Stratégie militaire et pressions sur les alliés
Parallèlement aux tractations diplomatiques, le Commandement central des États-Unis (CENTCOM) maintient une posture de vigilance accrue dans la région. Les forces américaines se disent « présentes et vigilantes », illustrant leur activité par des patrouilles aériennes au-dessus du Moyen-Orient.
Sur le plan financier, le secrétaire à la Défense, Pete Hegseth, a profité du dialogue Shangri-La à Singapour pour exposer la vision de l’administration Trump. Il a annoncé un plan d’investissement de 1,5 milliard de dollars pour renforcer la base industrielle militaire américaine. Hegseth a également adressé une mise en garde aux alliés des États-Unis :

- Les alliés doivent consacrer au moins 3,5 pour cent de leur produit intérieur brut (PIB) à la défense.
- Un défaut de respect de cet objectif pourrait entraîner une révision des relations diplomatiques avec Washington.
Cette exigence, formulée le 31 mai lors d’une session plénière, a été accueillie avec scepticisme par plusieurs délégations européennes présentes. Des sources diplomatiques à Singapour ont indiqué que cette pression financière s’inscrit dans une volonté plus large de l’administration Trump de rééquilibrer le partage du fardeau sécuritaire mondial. En marge du sommet, le secrétaire Hegseth a tenu des réunions bilatérales avec ses homologues du Japon et de l’Australie pour coordonner une stratégie de surveillance maritime commune, visant à remplacer ou à compléter les dispositifs du blocus actuel par une coalition multinationale permanente.

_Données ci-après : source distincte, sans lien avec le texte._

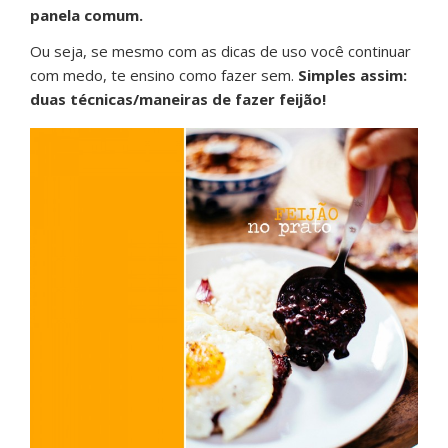
panela comum.
Ou seja, se mesmo com as dicas de uso você continuar
com medo, te ensino como fazer sem.
Simples assim:
duas técnicas/maneiras de fazer feijão!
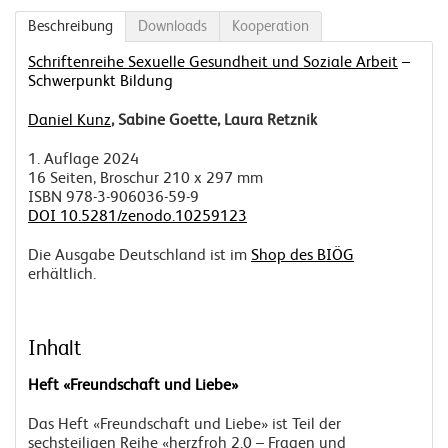
Beschreibung
Downloads
Kooperation
Schriftenreihe Sexuelle Gesundheit und Soziale Arbeit
–
Schwerpunkt Bildung
Daniel Kunz
, Sabine Goette, Laura Retznik
1. Auflage 2024
16 Seiten, Broschur 210 x 297 mm
ISBN 978-3-906036-59-9
DOI 10.5281/zenodo.10259123
Die Ausgabe Deutschland ist im
Shop des BIÖG
erhältlich.
Inhalt
Heft
«Freundschaft und Liebe»
Das Heft «Freundschaft und Liebe» ist Teil der
sechsteiligen Reihe «herzfroh 2.0 – Fragen und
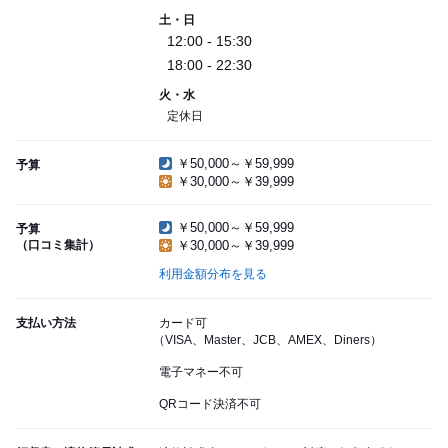
土・日
12:00 - 15:30
18:00 - 22:30
火・水
定休日
￥50,000～￥59,999
予算
￥30,000～￥39,999
￥50,000～￥59,999
予算
（口コミ集計）
￥30,000～￥39,999
利用金額分布を見る
支払い方法
カード可
（VISA、Master、JCB、AMEX、Diners）
電子マネー不可
QRコード決済不可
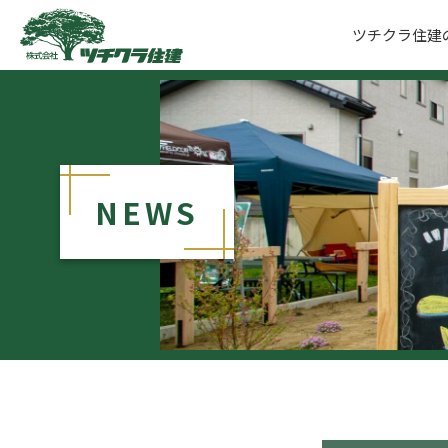
ツチクラ住建
ツチクラ住建
NEWS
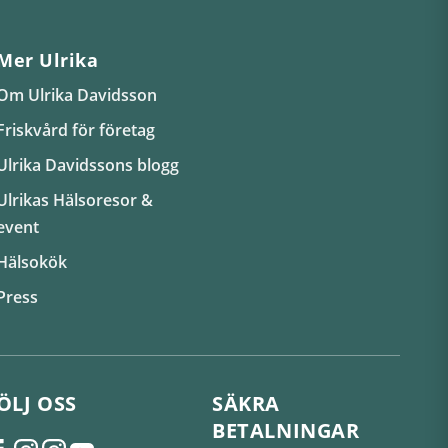
Mer Ulrika
Om Ulrika Davidsson
Friskvård för företag
Ulrika Davidssons blogg
Ulrikas Hälsoresor &
event
Hälsokök
Press
ÖLJ OSS
SÄKRA
BETALNINGAR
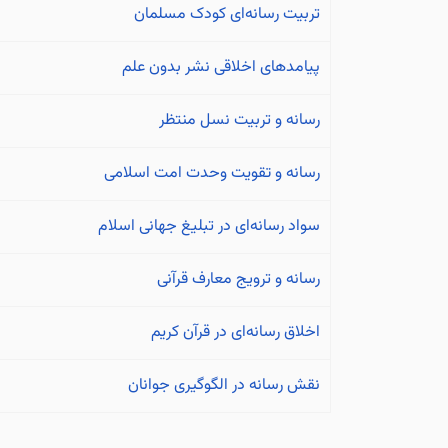
تربیت رسانه‌ای کودک مسلمان
پیامدهای اخلاقی نشر بدون علم
رسانه و تربیت نسل منتظر
رسانه و تقویت وحدت امت اسلامی
سواد رسانه‌ای در تبلیغ جهانی اسلام
رسانه و ترویج معارف قرآنی
اخلاق رسانه‌ای در قرآن کریم
نقش رسانه در الگوگیری جوانان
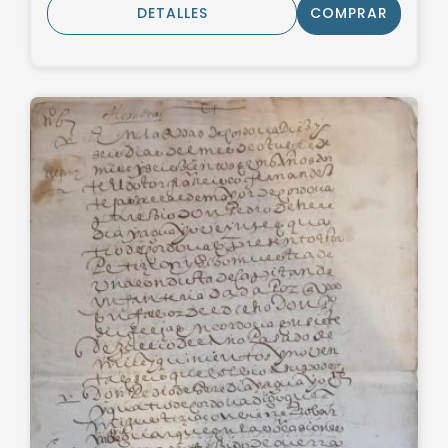
DETALLES
COMPRAR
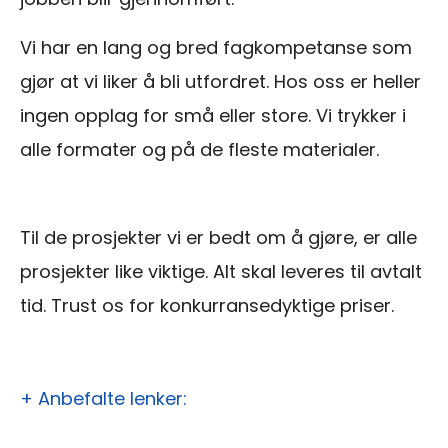
Vi har en lang og bred fagkompetanse som
gjør at vi liker å bli utfordret. Hos oss er heller
ingen opplag for små eller store. Vi trykker i
alle formater og på de fleste materialer.
Til de prosjekter vi er bedt om å gjøre, er alle
prosjekter like viktige. Alt skal leveres til avtalt
tid. Trust os for konkurransedyktige priser.
+ Anbefalte lenker:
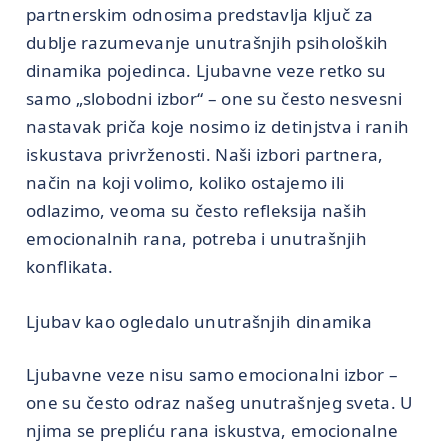
partnerskim odnosima predstavlja ključ za
dublje razumevanje unutrašnjih psiholoških
dinamika pojedinca. Ljubavne veze retko su
samo „slobodni izbor“ – one su često nesvesni
nastavak priča koje nosimo iz detinjstva i ranih
iskustava privrženosti. Naši izbori partnera,
način na koji volimo, koliko ostajemo ili
odlazimo, veoma su često refleksija naših
emocionalnih rana, potreba i unutrašnjih
konflikata.
Ljubav kao ogledalo unutrašnjih dinamika
Ljubavne veze nisu samo emocionalni izbor –
one su često odraz našeg unutrašnjeg sveta. U
njima se prepliću rana iskustva, emocionalne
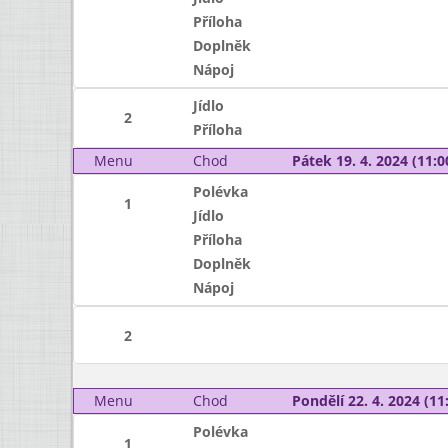
Příloha
Doplněk
Nápoj
Jídlo
2
Příloha
Menu
Chod
Pátek 19. 4. 2024 (11:0
Polévka
1
Jídlo
Příloha
Doplněk
Nápoj
2
Menu
Chod
Pondělí 22. 4. 2024 (11:
Polévka
1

Stabilité régionale et enjeux sécuritaires
La question du nucléaire iranien demeure le pivot central de la politique étrangère de l’administration Trump. Le Pentagone a réaffirmé son engagement à empêcher l’Iran d’obtenir une arme nucléaire tout en qualifiant de « productifs » les récents pourparlers militaires entre Israël et le Liban à Washington. Alors que le Premier ministre israélien Benjamin Netanyahu a évoqué une avancée des forces israéliennes au-delà du fleuve Litani au Liban, la situation sécuritaire globale continue de peser lourdement sur les marchés des ressources, notamment le gaz naturel et les engrais, essentiels à l’économie mondiale.
Le 1er juin, le commandement des forces de défense israéliennes (FDI) a fait état d’opérations intensives dans le sud du Liban, affirmant avoir neutralisé plusieurs positions de lancement de missiles. Ces mouvements, qui se déroulent parallèlement à la crise dans le détroit d’Ormuz, compliquent les efforts de médiation menés par des pays tiers tels que le Qatar et Oman. Ces médiateurs ont averti que tout embrasement sur le front libanais pourrait faire dérailler les discussions sur la levée du blocus naval, les autorités iraniennes liant explicitement la sécurité du Golfe à la désescalade régionale plus large.
Les marchés financiers ont réagi avec volatilité aux déclarations contradictoires. À la bourse de Londres, le prix du baril de Brent a fluctué de 4 % en 48 heures, reflétant la nervosité des courtiers face à l’absence de calendrier précis pour la réouverture totale du détroit. L’Agence internationale de l’énergie (AIE) a publié une note technique rappelant que, même avec la fin du blocus, le retour à la normale des flux logistiques prendrait plusieurs semaines, en raison de la nécessité de réassurer les navires et de sécuriser les corridors maritimes contre les mines marines potentiellement disséminées durant les mois de tension.